Brauns lists 7 problems we have when therapeutic forgiveness becomes our sole definition for forgiveness:

  1. It distorts people’s understanding of true forgiveness. To say that two offenders are equally forgiven when one repents and the other does not is to cheapen the beauty of reconciliation and true biblical forgiveness.
  2. It attempts to redefine how people understand God’s forgiveness. Forgiven people aren’t in hell, but therapeutic forgiveness would force us into that position.
  3. It suggests that some people may even need to forgive God.
  4. It results in ‘cheap grace’ and a reluctance to identify and name evil. “The church ought to identify and name evil, not declare that all must be unconditionally forgiven.
  5. It discourages healing in Christian community. Therapeutic forgiveness tends to make us “forget about relationships and move on”. The Bible calls us to something far more difficult—but far more glorious.
  6. It may make individuals feel licensed to avoid dealing with their own sin. “Working through forgiveness biblically will force us to wrestle with truth rather than only with feelings”
  7. It does not prepare us as Christians for the persecution and evil that we may face. How can you handle the real evil and speak about justice when forgiveness is merely an emotion we should grant to every offender?

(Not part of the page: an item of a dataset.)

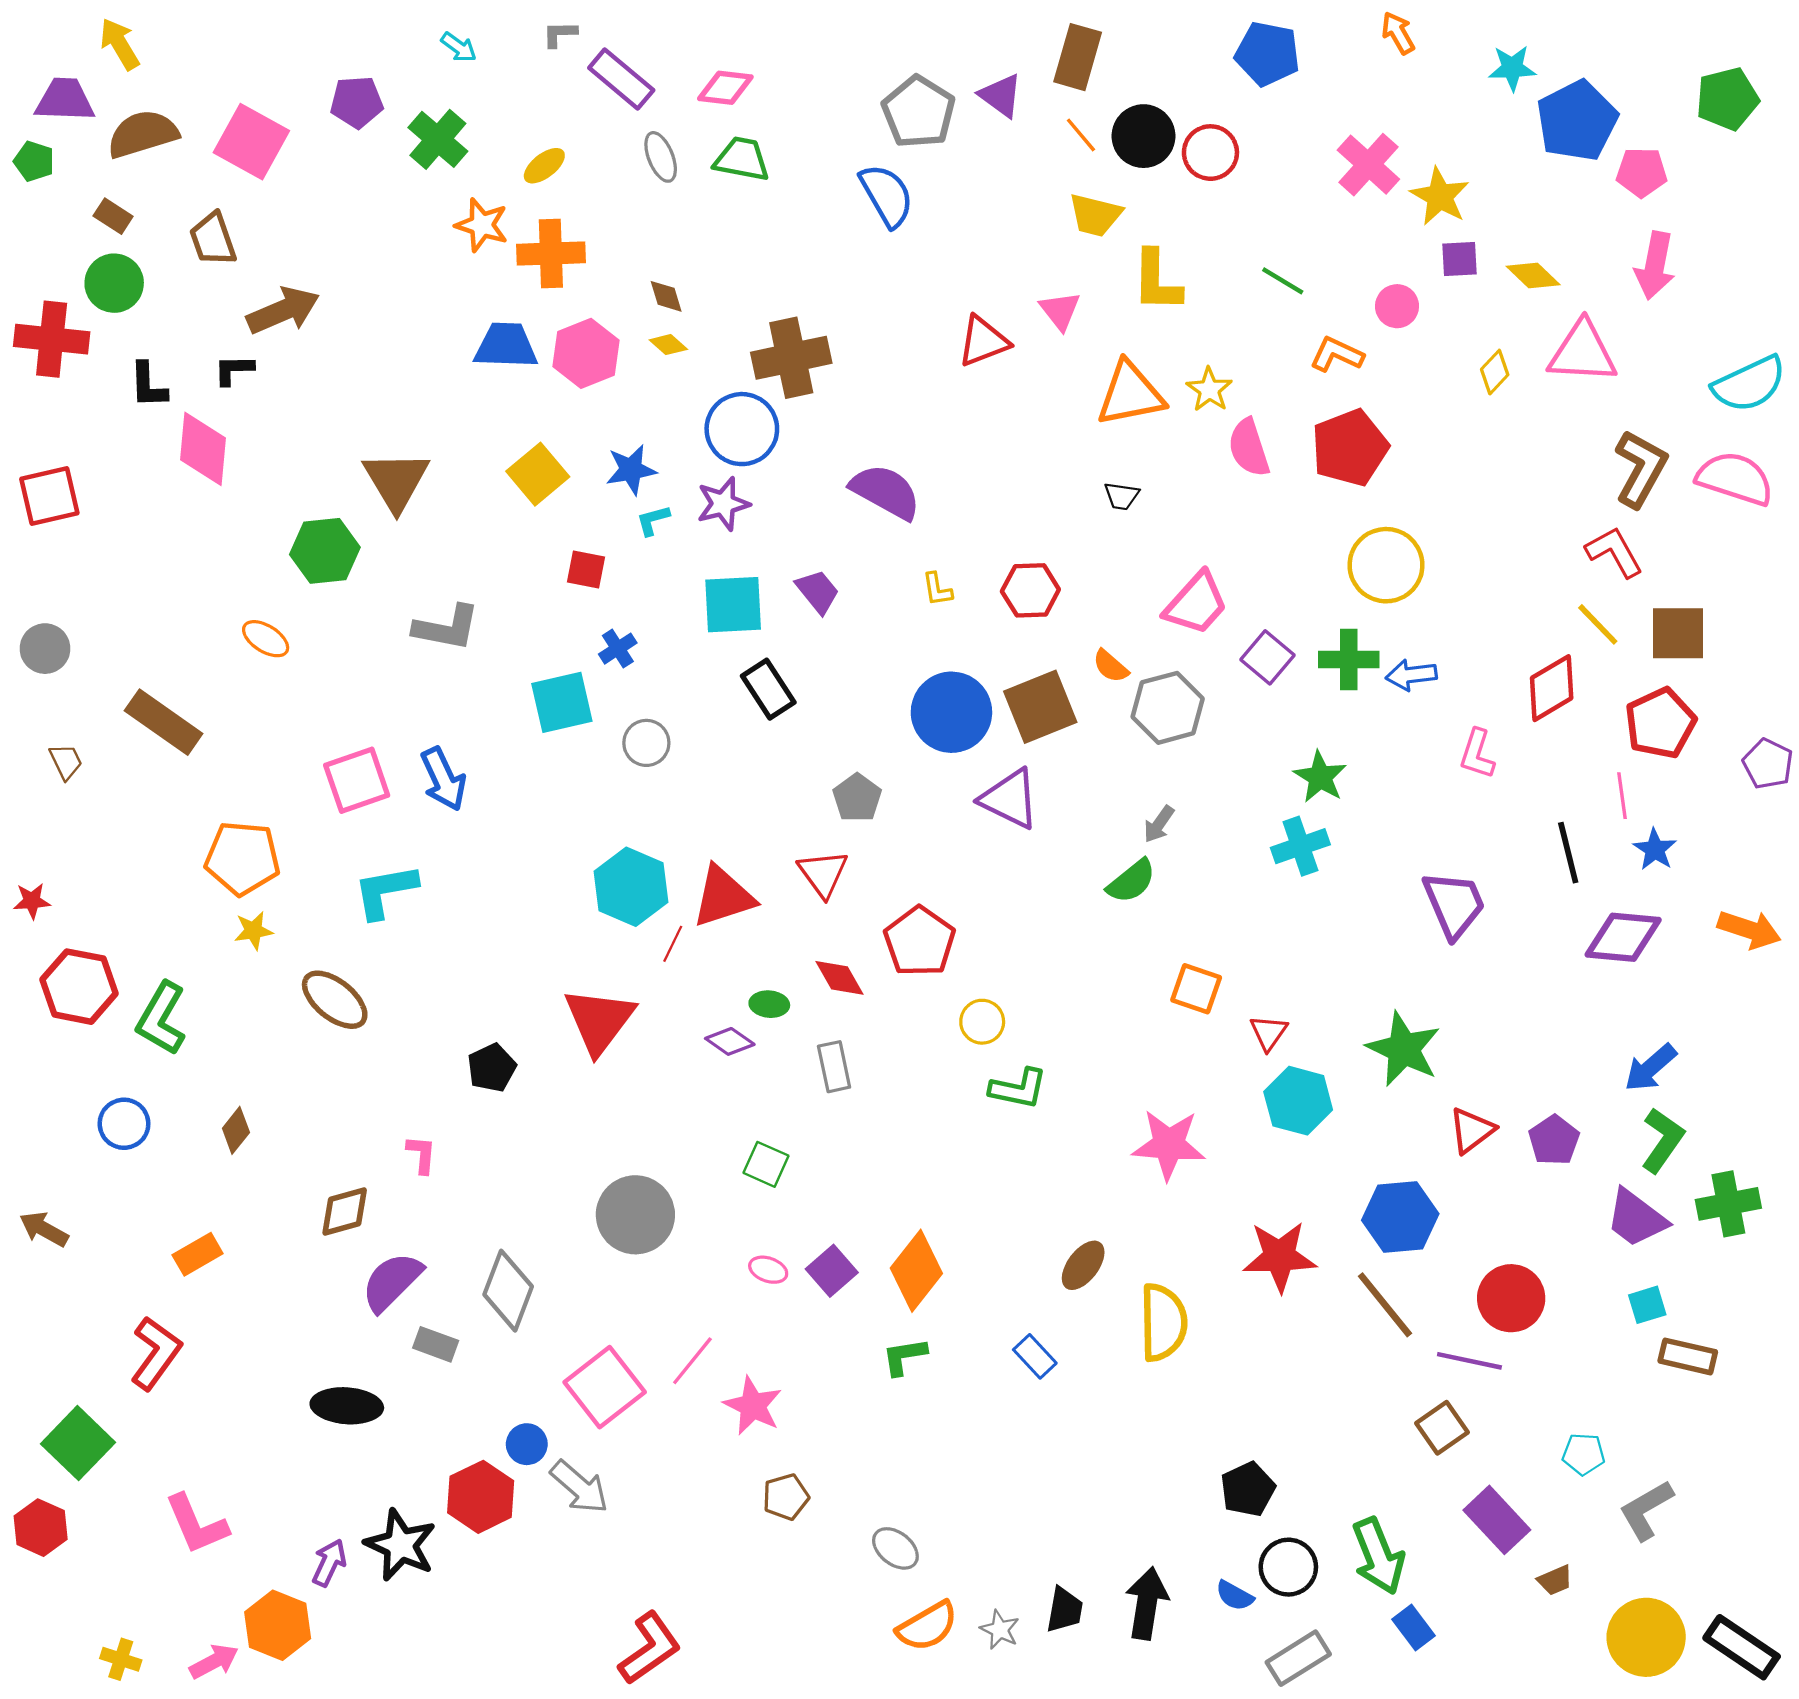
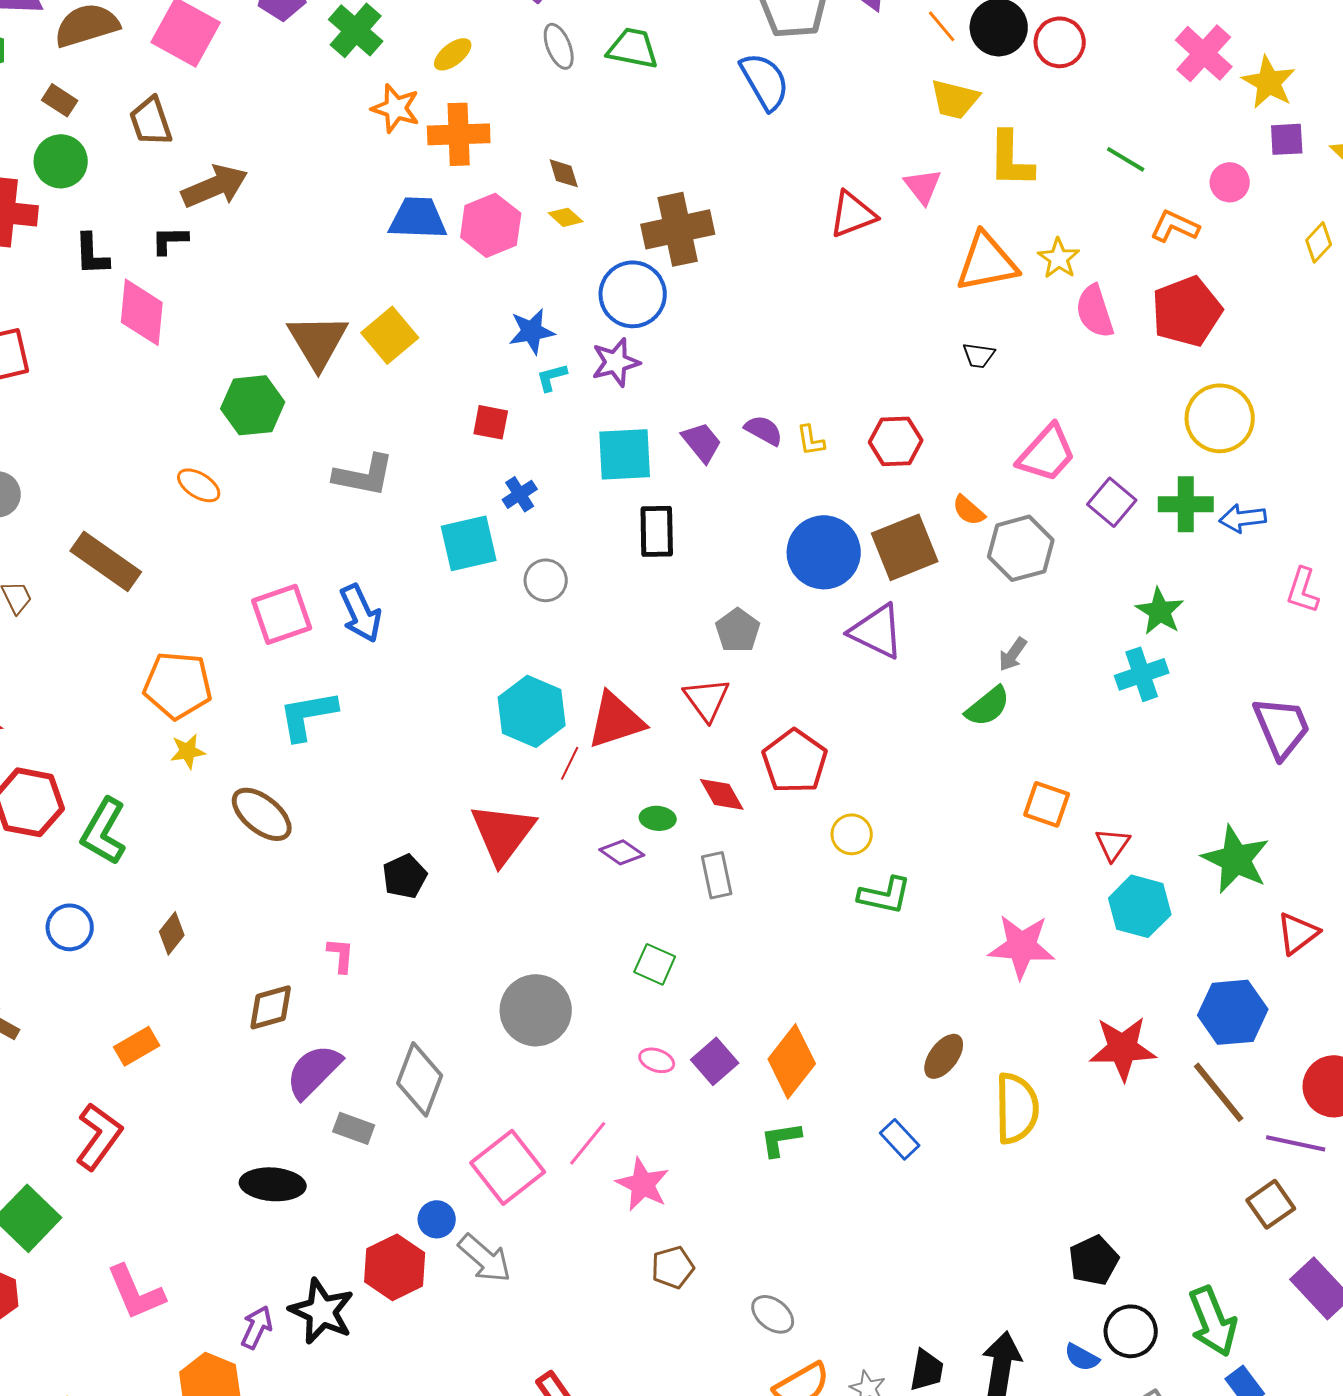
yellow square: (538, 474) -> (390, 335), moved
purple semicircle: (886, 492) -> (764, 430), moved, size x0.6
black rectangle: (768, 689) -> (657, 531), turned 32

We must be careful how we think through biblical forgiveness and how we counsel folks who have been sinned against. It is inevitable that we will need forgiveness and need to forgive. I’m finding that there are so few doctrines which are as grossly misunderstood. And certainly which aren’t as applied. I close with these words of JC Ryle:

Let these truths sink down deeply into our hearts. It is a melancholy fact that there are few Christian duties so little practiced as that of forgiveness. It is sad to see how much bitterness, unmercifulness, spite, harshness, and unkindness there is among men. Yet there are few duties so strongly enforced in the New Testament Scriptures as this duty is, and few the neglect of which so clearly shuts a man out of the kingdom of God.” (From here)

Let’s forgive one another as Christ forgave us—but let’s be sure when we do so we are walking in the forgiveness Scripture speaks of and not merely the forgiveness the Dr. Phil’s of our day encourage.